▶ _What is being asked_
When "SpellCamp" occurs in a line of the material, copy that line.

- - - - - - -

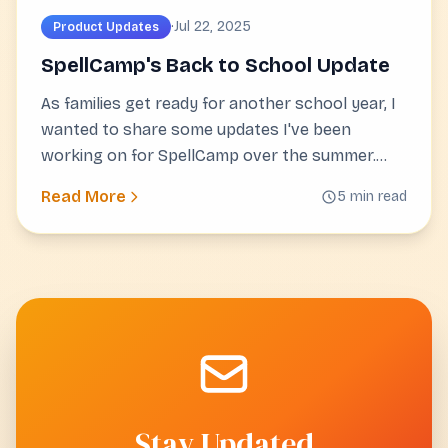
·
Jul 22, 2025
Product Updates
SpellCamp's Back to School Update
As families get ready for another school year, I
wanted to share some updates I've been
working on for SpellCamp over the summer.
These improvements focus on making spelling
Read More
5 min read
practice more useful for both students and
parents.
Stay Updated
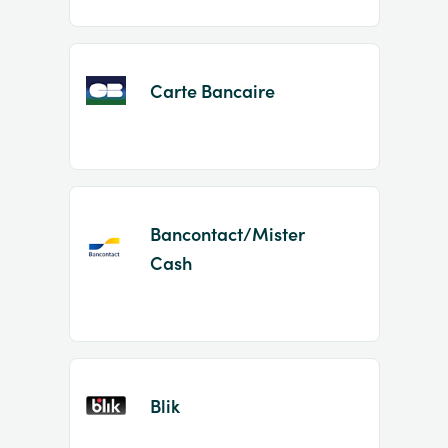
Carte Bancaire
Bancontact/Mister
Cash
Blik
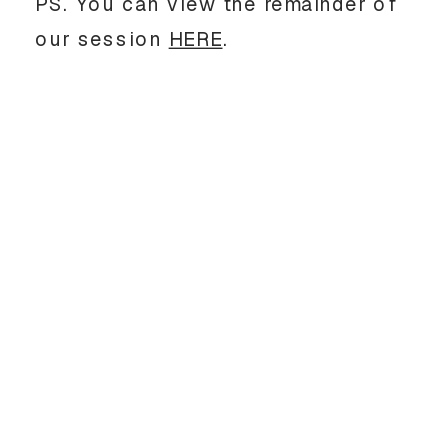
PS. You can view the remainder of
our session
HERE
.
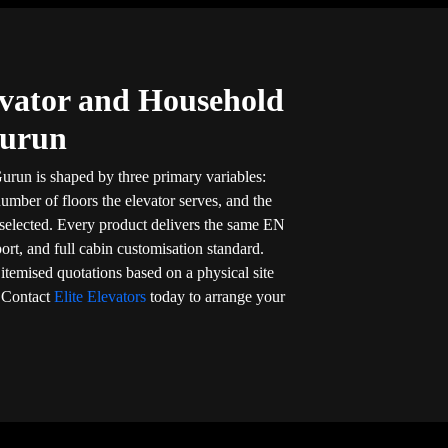
vator and Household
Gurun
urun is shaped by three primary variables:
umber of floors the elevator serves, and the
 selected. Every product delivers the same EN
port, and full cabin customisation standard.
, itemised quotations based on a physical site
. Contact
Elite Elevators
today to arrange your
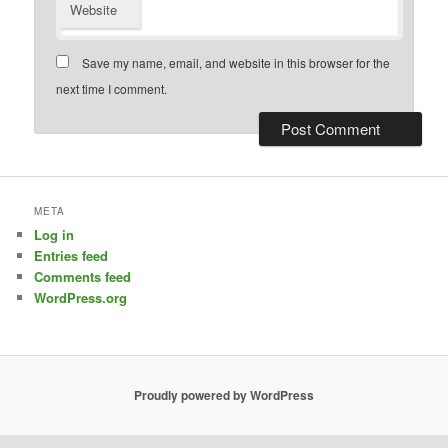
Website
Save my name, email, and website in this browser for the
next time I comment.
META
Log in
Entries feed
Comments feed
WordPress.org
Proudly powered by WordPress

- - - - - - -

▶ _Your response_
SpellCamp's Back to School Update
working on for SpellCamp over the summer.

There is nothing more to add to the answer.